Supreme Court Decision on Campaign Finance an Outrage

Yesterday, the Supreme Court overturned critical campaign finance laws regulating political campaign contributions from corporations. The Bipartisan Campaign Reform Act of 2002, the brainchild of Senator John McCain (R-AZ) and Senator Russ Feingold (D-WI), had limited how much corporations could spend on political campaign advertising and imposed other restrictions specific to the final days of a campaign. Other campaign finance laws going back nearly a century had already limited the ability of corporations to directly fund election campaigns. Yesterday's decision, however, will allow massive amounts of corporate and labor union money to flood the electoral process all over the country, drowning out the voice of the people.

Somewhere, the ghost of Alexander Hamilton is laughing.

In a 5-4 decision, the Court ruled that placing restrictions on political campaign spending by corporations represents a violation on free speech.

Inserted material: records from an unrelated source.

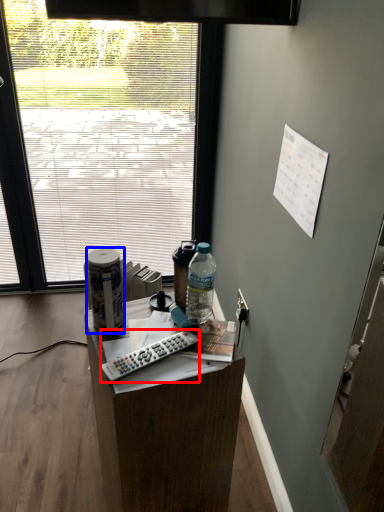 Question: Which object appears closest to the camera in this image, remote control (highlighted by a red box) or bottle (highlighted by a blue box)?

Choices:
 (A) remote control
 (B) bottle

Answer: (A) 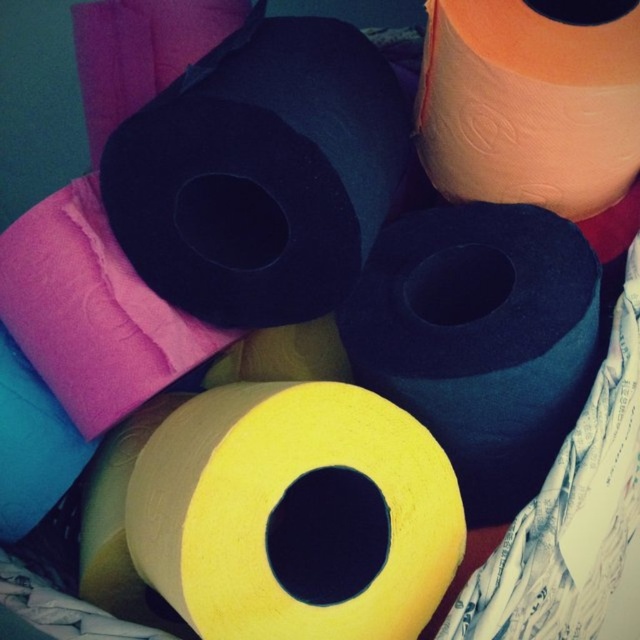 Question: Can you confirm if yellow matte paper towel at center is wider than matte pink pillow at upper left?

Choices:
 (A) no
 (B) yes

Answer: (B)

Question: Can you confirm if yellow matte paper towel at center is positioned to the right of matte pink pillow at upper left?

Choices:
 (A) no
 (B) yes

Answer: (B)

Question: Where is yellow matte paper towel at center located in relation to orange matte paper towel at upper right in the image?

Choices:
 (A) right
 (B) left

Answer: (B)

Question: Considering the real-world distances, which object is closest to the yellow matte paper towel at center?

Choices:
 (A) matte pink pillow at upper left
 (B) orange matte paper towel at upper right

Answer: (A)

Question: Which point is farther from the camera taking this photo?

Choices:
 (A) (200, 561)
 (B) (598, 84)
 (C) (177, 355)

Answer: (C)

Question: Which of the following is the closest to the observer?

Choices:
 (A) yellow matte paper towel at center
 (B) matte pink pillow at upper left

Answer: (A) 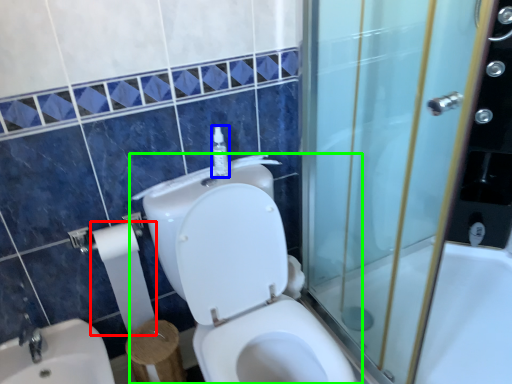 Question: Based on their relative distances, which object is farther from toilet paper (highlighted by a red box)? Choose from soap dispenser (highlighted by a blue box) and toilet (highlighted by a green box).

Choices:
 (A) soap dispenser
 (B) toilet

Answer: (A) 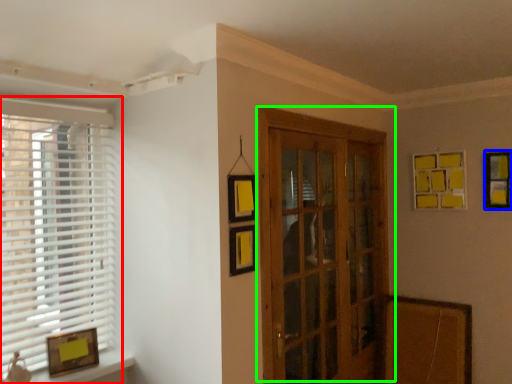 Question: Considering the real-world distances, which object is closest to window (highlighted by a red box)? picture frame (highlighted by a blue box) or door (highlighted by a green box).

Choices:
 (A) picture frame
 (B) door

Answer: (B) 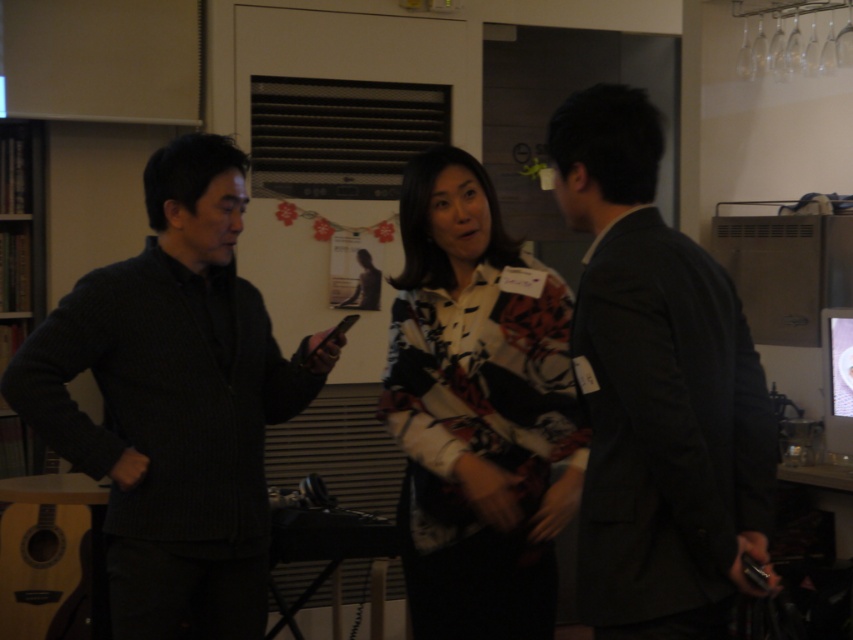 Which is above, dark gray suit at right or floral-patterned shirt at center?

dark gray suit at right

Between dark gray suit at right and floral-patterned shirt at center, which one has more height?

With more height is floral-patterned shirt at center.

Between point (573, 96) and point (502, 362), which one is positioned in front?

Point (573, 96) is in front.

Where is `dark gray suit at right`? dark gray suit at right is located at coordinates (657, 392).

Is dark gray sweater at center to the right of floral-patterned shirt at center from the viewer's perspective?

Incorrect, dark gray sweater at center is not on the right side of floral-patterned shirt at center.

Locate an element on the screen. This screenshot has width=853, height=640. dark gray sweater at center is located at coordinates (173, 403).

Describe the element at coordinates (173, 403) in the screenshot. This screenshot has width=853, height=640. I see `dark gray sweater at center` at that location.

Measure the distance between point (x=163, y=371) and camera.

Point (x=163, y=371) is 2.13 meters away from camera.

Which is behind, point (59, 356) or point (654, 612)?

The point (59, 356) is more distant.

Identify the location of dark gray sweater at center. (173, 403).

This is, of course, utter nonsense. Natural rights such as the right to free speech are possessed by human beings, not artificial entities like corporations. A corporation has no more an inherent right to donate to a political campaign than does a puddle of water.

The idea of corporate personhood is an insidious legal concept that should be rejected with maximum prejudice. After all, can the entity known as "Bank of America" or "Walmart" walk into a county courthouse and register to vote?

If the executives of a corporation want to donate their own money to a political campaign, they are as free to do so as any other citizen. But they have no moral right, and should have no legal right, to rob the company coffers of shareholder money and funnel it to political candidates their shareholders may or may not support. To suggest otherwise is ludicrous on the face of it. The same, by the way, is true of labor union bosses using the funds of the union members.

Beyond the abstract outrages inherent in this court decision, its practical impact is likely to be extremely damaging to American democracy. Without any restrictions, corporations will be able to use their gargantuan financial weight to flood the airwaves and mail boxes with virtually unlimited advertisements attacking or supporting political candidates. If the past is any guide, these ads will be mere twenty-second soundbites designed to create false caricatures, utterly devoid of any meaningful content. The grassroots efforts of ordinary citizens, the true currency of genuine democracy, simply won't be able to compete.

Genuine democracy can only function when all viewpoints have a roughly equal opportunity for expression, and that requires the playing field to be as level as possible. If the financial power of the corporations is allowed to sweep away the words of ordinary citizens, then our elections are no better than the sham elections held by tin-pot dictatorships all over the world, in which the ruling party's control of the media ensures that the people hear only good things about the incumbents and only bad things about the challengers.

This decision is terrible news, and unfortunately not likely to be overturned anytime soon. It is yet more evidence of the critical need for fundamental reforms of the American electoral system on all levels. We need public financing of elections to ensure a more level playing field, we need redistricting reform to prevent partisan gerrymandering, and we need many other reforms.

We can only hope that there will be enough people of common sense and a commonwealth interest among our elected leaders to help bring this about.